§ WORK INSTRUCTIONS
Write out the listing below exactly, and omit any images you find in it.

§ DATA SECTION
*** Begin section ***
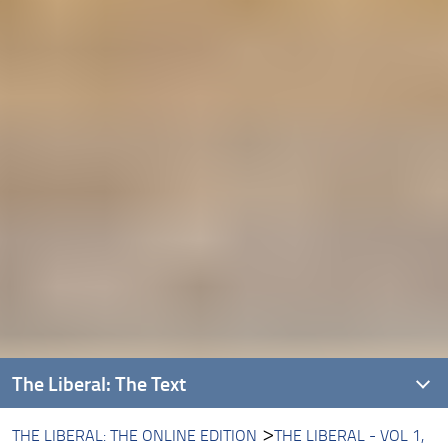
The Liberal: The Text
THE LIBERAL: THE ONLINE EDITION
THE LIBERAL - VOL 1,
Introducing The Liberal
*** End section ***
§ ANSWER TO THE EXERCISE
The Liberal: The Text
THE LIBERAL: THE ONLINE EDITION
THE LIBERAL - VOL 1,
Introducing The Liberal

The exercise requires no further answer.